• **Required work**
Copy each line from the entries that the word "Lampung" appears in.

• **Provided entries**
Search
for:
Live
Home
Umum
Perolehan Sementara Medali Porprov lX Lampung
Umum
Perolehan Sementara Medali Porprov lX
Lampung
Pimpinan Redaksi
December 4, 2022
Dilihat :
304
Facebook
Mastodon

• **Answer to this problem**
Perolehan Sementara Medali Porprov lX Lampung
Lampung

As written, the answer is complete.